Although today’s steel and raw materials prices weakened (indeed, the entire complex has been suffering malaise this year to say the least), a very bright spot in terms of steel demand could be just around the bend.
“We’ve got an opportunity, using the horizontal drilling methods, etc., to make the US the lowest-cost energy producer in the world,” said Bill Strauss, senior economist of the Chicago Federal Reserve and leading voice on the Midwest manufacturing economy. “This will benefit our industry, especially the chemical energy sector. Facilities are being re-done, and exports of chemicals will improve. We’re just in the infancy of seeing these changes come into effect.”

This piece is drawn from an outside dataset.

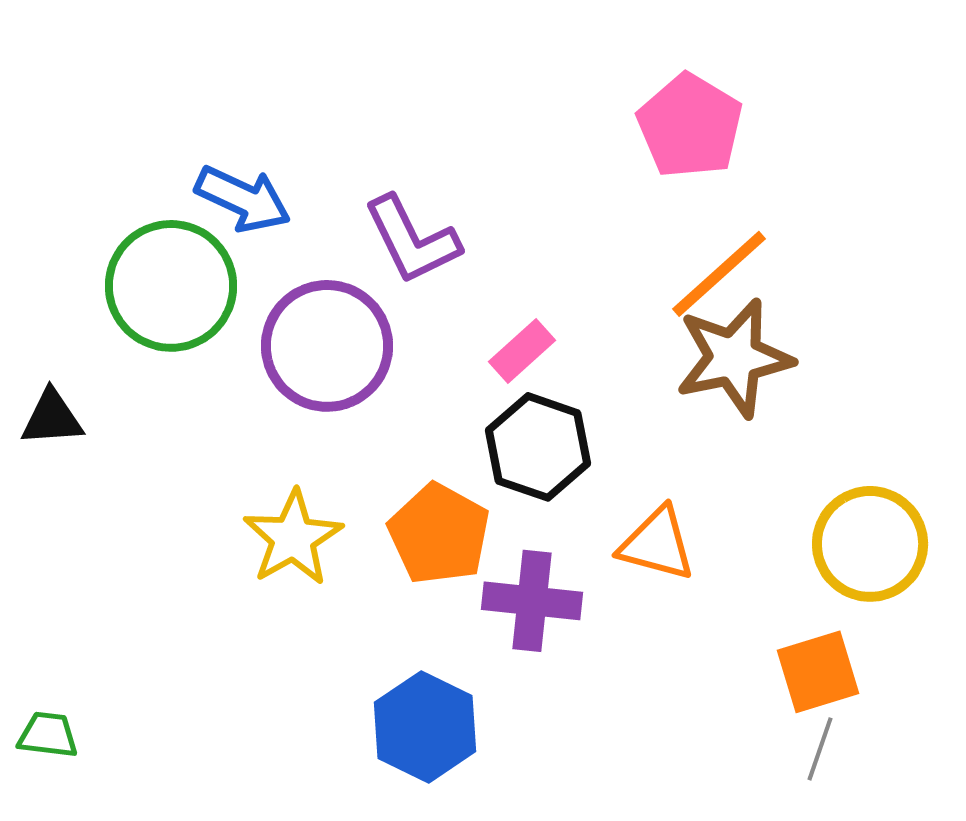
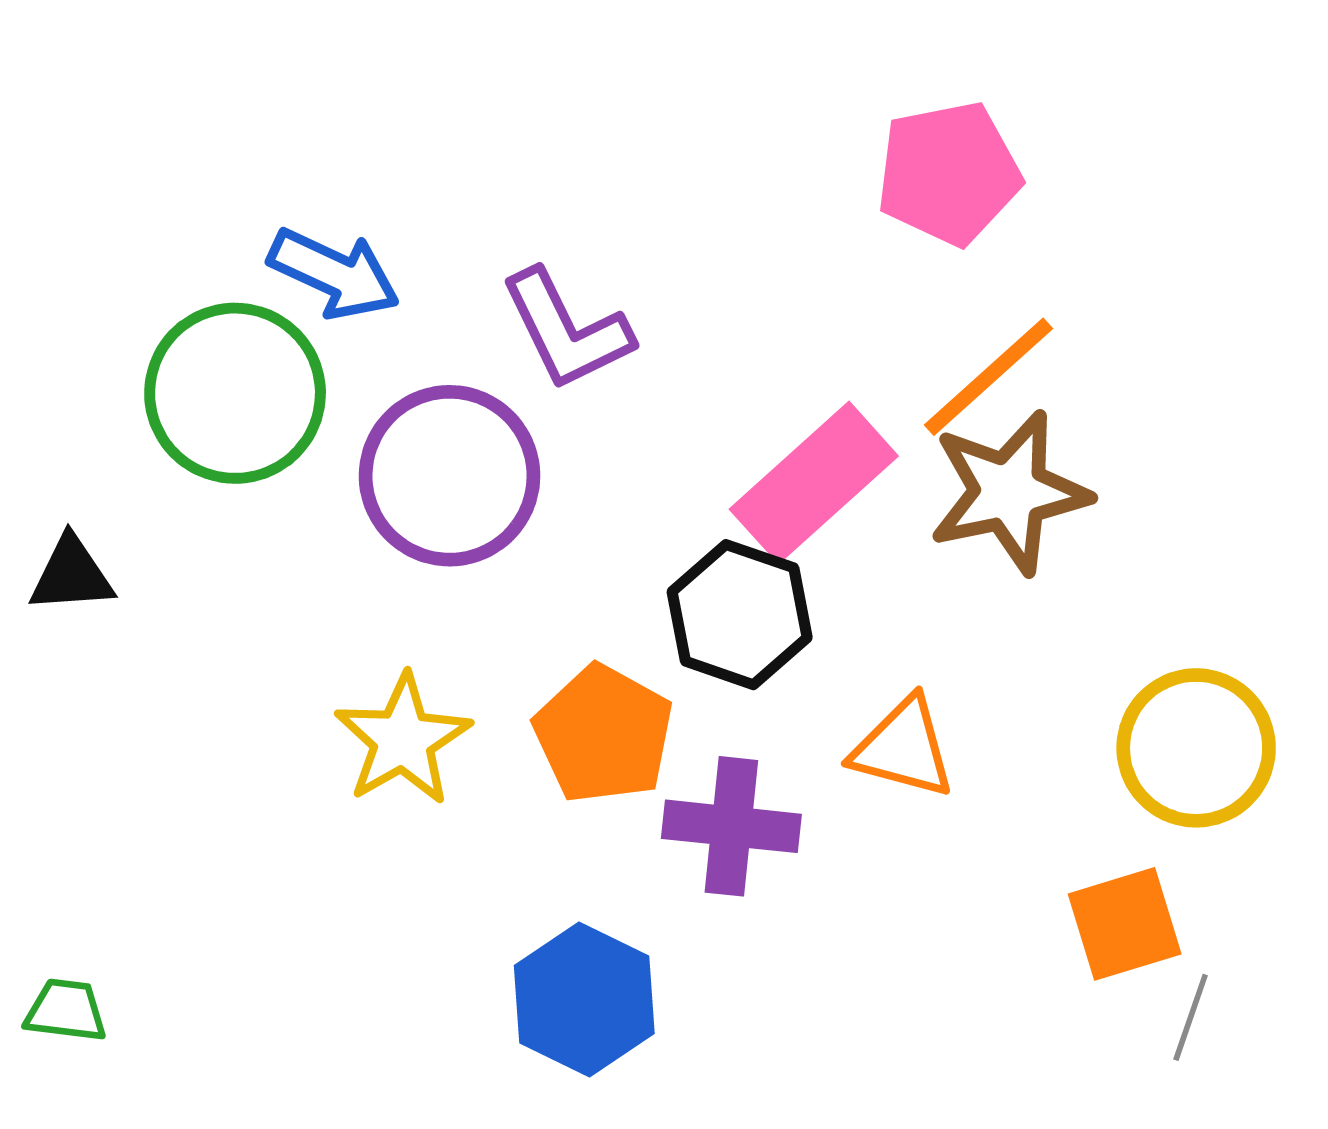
pink pentagon: (690, 126) -> (949, 173), turned 30
pink rectangle: (522, 351) -> (814, 483), moved, size x1.8
gray line: (820, 749) -> (1191, 1017), moved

Read more in our interview with Bill Strauss here.
Meanwhile, the 3-month price of the US HRC futures contract saw a 0.5 percent drop on Tuesday, July 30, landing at $607.00 per short ton and making it the biggest mover of the day. The US HRC futures contract spot price saw little change in its price on Tuesday at $636.00 per short ton.
The price of iron ore 58% fines from India dipped slightly lower. Chinese HRC prices saw a 0.3 percent decline. Chinese slab finished the day up 0.3 percent.
The cash price of steel billet steadied at $125.00 per metric ton following two-days of increases on the LME. After a couple of days of improving prices on the LME, the 3-month price of steel billet held steady at $155.00.